The last rebel supply route into the besieged Syrian city of Aleppo has been cut by regime forces, according to the UK-based Syrian Observatory for Human Rights. If confirmed, the development would be a major boost for forces loyal to the regime of President Bashar al-Assad and a devastating blow to the rebels.
There are now fears the 300,000 civilians in the rebel-held enclaves in the east of Aleppo could be starved out and aid agencies warn food could run out within weeks. Unicef has warned that medical facilities have been deliberately targeted and food warehouses have also been bombed.
The announcement comes after the Syrian regime siezed Castello Road, which had been used as a supply line. The army then texted residents of Aleppo and told them to lay down their weapons.

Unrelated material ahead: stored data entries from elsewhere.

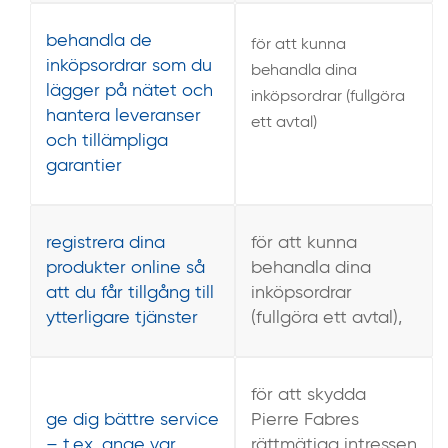
behandla de
för att kunna
inköpsordrar som du
behandla dina
lägger på nätet och
inköpsordrar (fullgöra
hantera leveranser
ett avtal)
och tillämpliga
garantier
registrera dina
för att kunna
produkter online så
behandla dina
att du får tillgång till
inköpsordrar
ytterligare tjänster
(fullgöra ett avtal),
för att skydda
ge dig bättre service
Pierre Fabres
– t.ex. ange var
rättmätiga intressen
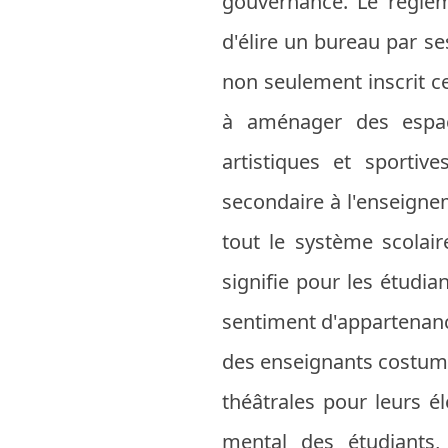
gouvernance. Le règlem
d'élire un bureau par ses
non seulement inscrit ce
à aménager des espace
artistiques et sportiv
secondaire à l'enseigne
tout le système scolair
signifie pour les étudian
sentiment d'appartenance.
des enseignants costum
théâtrales pour leurs 
mental des étudiants,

Some humanitarian corridors are said to have been established for civilians, but it is unclear if any would be able to use them without being fired on by one side or another.
Aleppo has been continually bombarded for much of the five-year civil war, in which up to 400,000 people have died across Syria. Most recently on Tuesday (26 July), 18 people died in the al-Mashhad neighbourhood of Aleppo when it came under attack from government thelicopters, Al Jazeera reported. Earlier this week, 42 civilians were killed in the nearby city of al-Atareb, again by pro-al-Assad government forces.
Ordinary civilians in Syria have been killed by all sides during the fighting. The Islamic State (Isis) has also inflicted heavy losses in recent days, killing almost 50 people in a truck and motorcycle bomb attack in Qamishli, to the east.
Last week US-led coalition air strikes killed between 56 and 167 civilians near Manbij, where IS (Daesh) had been reportedly using them as human shields. The US will launch a formal investigation into the incident, US military spokesman Colonel Chris Garver said.